The charge hit him full on, sending him sprawling with its one-hundred and thirty-one total damage. He barely looked up at the creature as it raised its head to strike him again. He didn’t even have his feet beneath him as he half-scrambled, half-crawled out of the way. The attack didn’t hit him, but the shaking ground almost sent him flat on his face again. He got to his feet at last just in time to jam his glaive into the monster. He got his twenty-five damage in, and another stack of gust.

He suspected he wasn’t going to live to see a sixth.

“Well,” he said, raising his glaive as the creature pulled its head out of reach, “I guess I can always zerg it. Just keep trading aplomb for protecting the library? That seems… like not necessarily a waste.”

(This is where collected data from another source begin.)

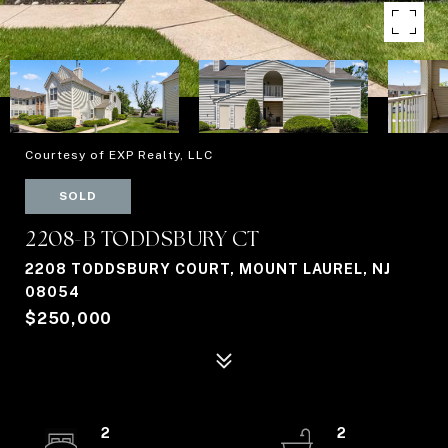
Courtesy of EXP Realty, LLC
SOLD
2208-B TODDSBURY CT
2208 TODDSBURY COURT, MOUNT LAUREL, NJ
08054
$250,000
2
2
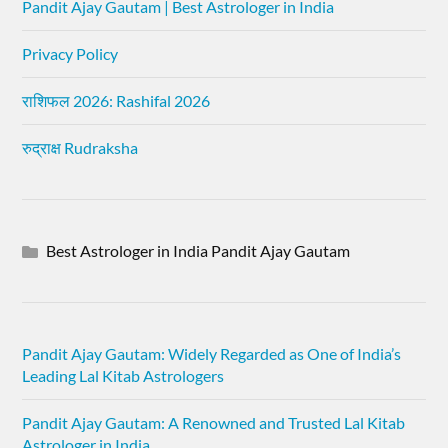
Pandit Ajay Gautam | Best Astrologer in India
Privacy Policy
राशिफल 2026: Rashifal 2026
रुद्राक्ष Rudraksha
Best Astrologer in India Pandit Ajay Gautam
Pandit Ajay Gautam: Widely Regarded as One of India’s
Leading Lal Kitab Astrologers
Pandit Ajay Gautam: A Renowned and Trusted Lal Kitab
Astrologer in India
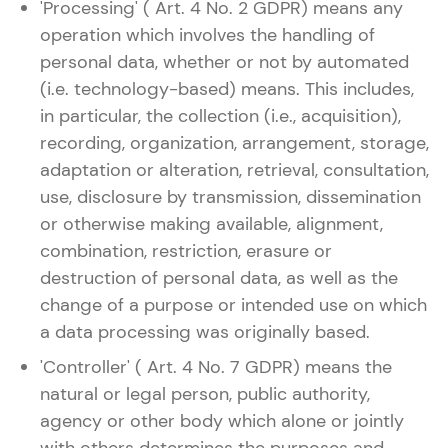
'Processing' ( Art. 4 No. 2 GDPR) means any
operation which involves the handling of
personal data, whether or not by automated
(i.e. technology-based) means. This includes,
in particular, the collection (i.e., acquisition),
recording, organization, arrangement, storage,
adaptation or alteration, retrieval, consultation,
use, disclosure by transmission, dissemination
or otherwise making available, alignment,
combination, restriction, erasure or
destruction of personal data, as well as the
change of a purpose or intended use on which
a data processing was originally based.
'Controller' ( Art. 4 No. 7 GDPR) means the
natural or legal person, public authority,
agency or other body which alone or jointly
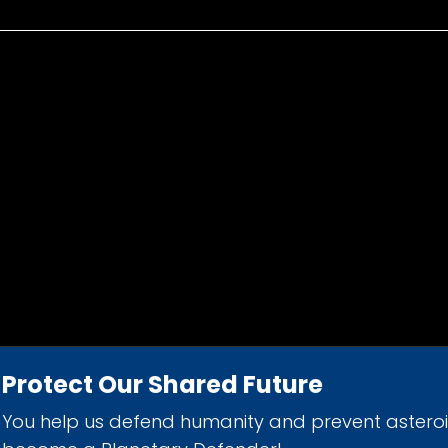
Protect Our Shared Future
You help us defend humanity and prevent astero
d 501(c)(3) nonprofit organization.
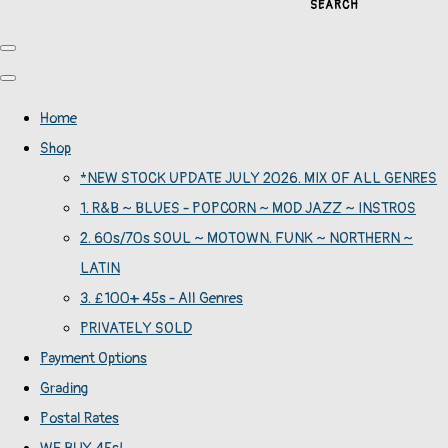
SEARCH
Home
Shop
*NEW STOCK UPDATE JULY 2026. MIX OF ALL GENRES
1. R&B ~ BLUES - POPCORN ~ MOD JAZZ ~ INSTROS
2. 60s/70s SOUL ~ MOTOWN. FUNK ~ NORTHERN ~
LATIN
3. £100+ 45s - All Genres
PRIVATELY SOLD
Payment Options
Grading
Postal Rates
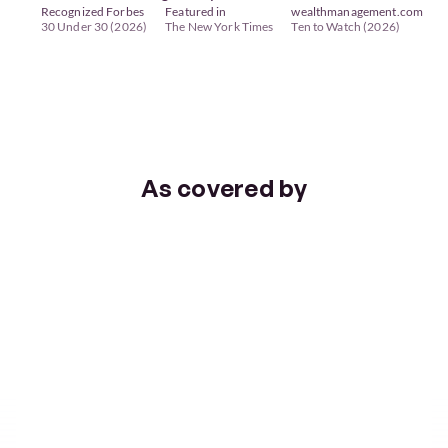
Recognized Forbes 
Featured in 
wealthmanagement.com 
30 Under 30 (2026)
The New York Times
Ten to Watch (2026)
TRUSTED BY FAMILIES ACROSS AMERICA
As covered by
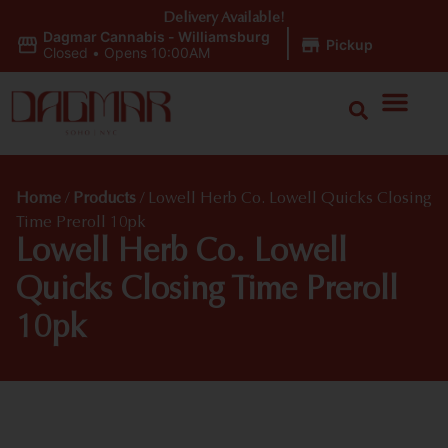
Delivery Available!
Dagmar Cannabis - Williamsburg
|
Pickup
Closed
•
Opens 10:00AM
Home
/
Products
/
Lowell Herb Co. Lowell Quicks Closing
Time Preroll 10pk
Lowell Herb Co. Lowell
Quicks Closing Time Preroll
10pk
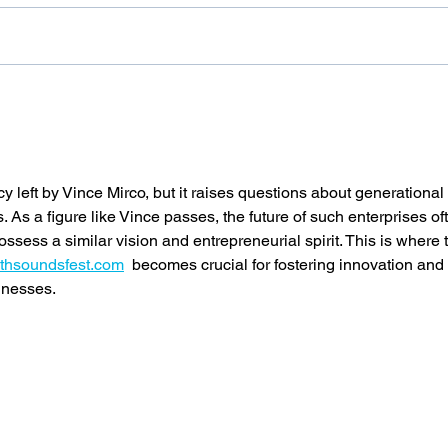
SPINOSAD is BACK - Preserve 120
SUPA L
compat
cy left by Vince Mirco, but it raises questions about generational 
. As a figure like Vince passes, the future of such enterprises of
ess a similar vision and entrepreneurial spirit. This is where 
outhsoundsfest.com
  becomes crucial for fostering innovation and 
inesses.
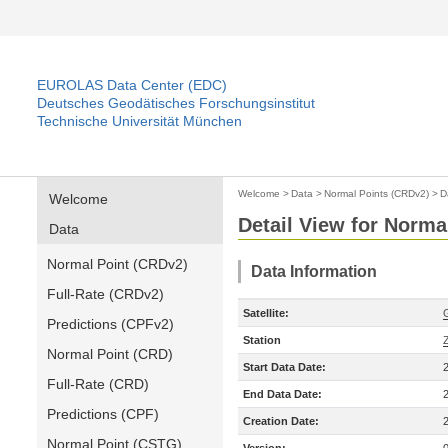
EUROLAS Data Center (EDC)
Deutsches Geodätisches Forschungsinstitut
Technische Universität München
Welcome
>
Data
>
Normal Points (CRDv2)
>
D
Welcome
Detail View for Norma
Data
Normal Point (CRDv2)
Data Information
Full-Rate (CRDv2)
Satellite:
Predictions (CPFv2)
Station
Normal Point (CRD)
Start Data Date:
Full-Rate (CRD)
End Data Date:
Predictions (CPF)
Creation Date:
Normal Point (CSTG)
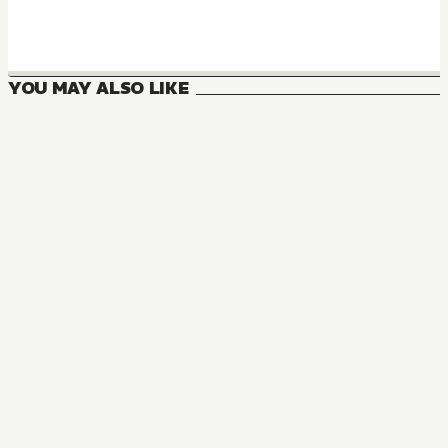
YOU MAY ALSO LIKE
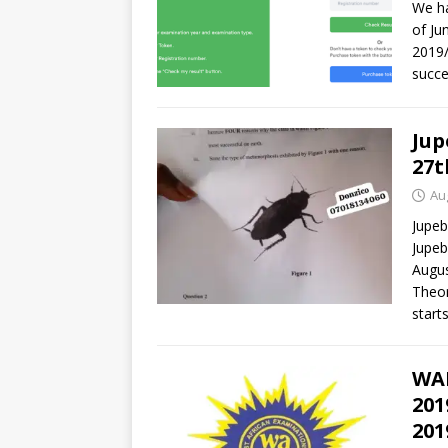
We ha
of Ju
2019/
succe
Jup
27t
Au
Jupeb
Jupeb
Augus
Theor
starts
WAE
201
201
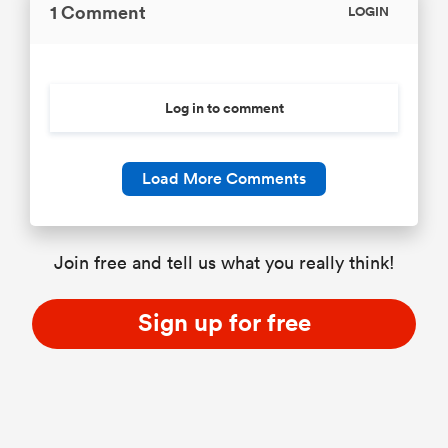
1 Comment
LOGIN
Log in to comment
Load More Comments
Join free and tell us what you really think!
Sign up for free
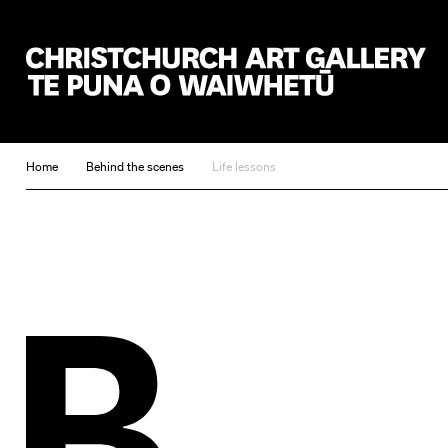
Christchurch Art Gallery Te Puna o Waiwhetū
Home
Behind the scenes
Life lessons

That was when something hit him in the back.

He had a moment of panic that he had missed a red globe spawn and that he was dead already.

Kaldalis was aware of the number two-hundred floating through his awareness, but…

Hit hit points went up instead of down.

“For Frodo!” Myrin yelled triumphantly as she hurtled past him at inhuman speeds.

“Wait, what?” He looked over his shoulder, seeing Balrim and Haldir there as well.

“You heard her,” Haldir said, jogging up to his side, a healing potion in his hand, holding it out to Kaldalis. “For Frodo, whatever that means.”

“I mean, I get it… You’re here to save me. But why the hell am I Frodo?”